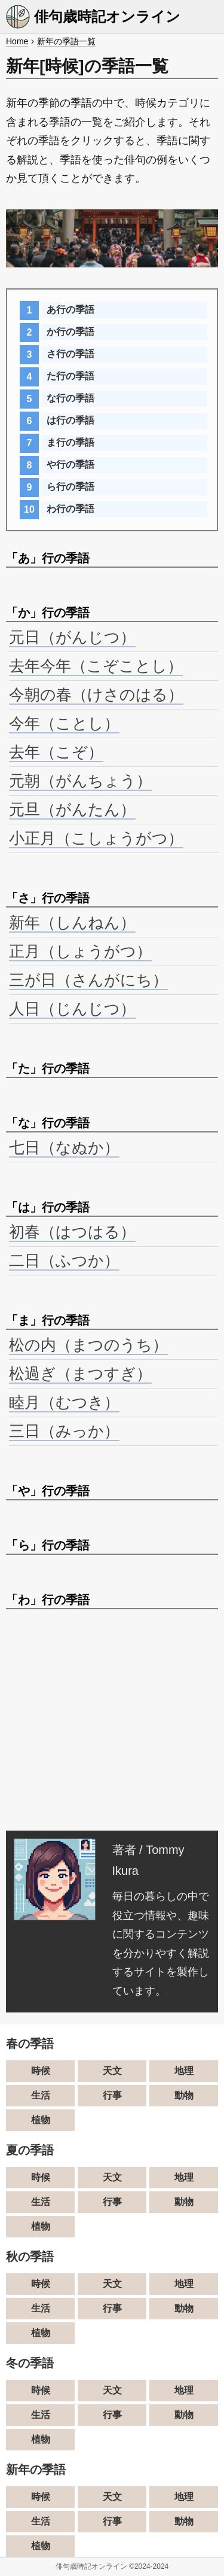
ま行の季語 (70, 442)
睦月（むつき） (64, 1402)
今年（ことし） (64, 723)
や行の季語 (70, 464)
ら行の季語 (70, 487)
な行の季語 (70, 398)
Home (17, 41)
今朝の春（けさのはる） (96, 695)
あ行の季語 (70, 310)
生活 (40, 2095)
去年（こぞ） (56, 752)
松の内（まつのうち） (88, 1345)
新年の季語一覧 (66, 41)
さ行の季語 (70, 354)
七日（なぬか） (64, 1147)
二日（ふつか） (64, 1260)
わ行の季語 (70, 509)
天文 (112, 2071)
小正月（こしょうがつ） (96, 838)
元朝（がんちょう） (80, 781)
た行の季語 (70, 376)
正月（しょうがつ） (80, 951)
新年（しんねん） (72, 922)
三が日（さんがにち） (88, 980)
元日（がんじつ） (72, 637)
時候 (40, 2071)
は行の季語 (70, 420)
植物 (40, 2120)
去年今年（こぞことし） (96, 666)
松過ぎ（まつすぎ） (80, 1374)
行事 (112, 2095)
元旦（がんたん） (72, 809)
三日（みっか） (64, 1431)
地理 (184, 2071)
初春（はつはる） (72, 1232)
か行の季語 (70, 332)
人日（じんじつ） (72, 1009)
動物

### TASK TO CARRY OUT
After locating the line with "三が日（さんがにち） (88, 980)", output that line and every later one exactly, through the end of the entries above.

### YOUR RESPONSE
三が日（さんがにち） (88, 980)
元日（がんじつ） (72, 637)
時候 (40, 2071)
は行の季語 (70, 420)
植物 (40, 2120)
去年今年（こぞことし） (96, 666)
松過ぎ（まつすぎ） (80, 1374)
行事 (112, 2095)
元旦（がんたん） (72, 809)
三日（みっか） (64, 1431)
地理 (184, 2071)
初春（はつはる） (72, 1232)
か行の季語 (70, 332)
人日（じんじつ） (72, 1009)
動物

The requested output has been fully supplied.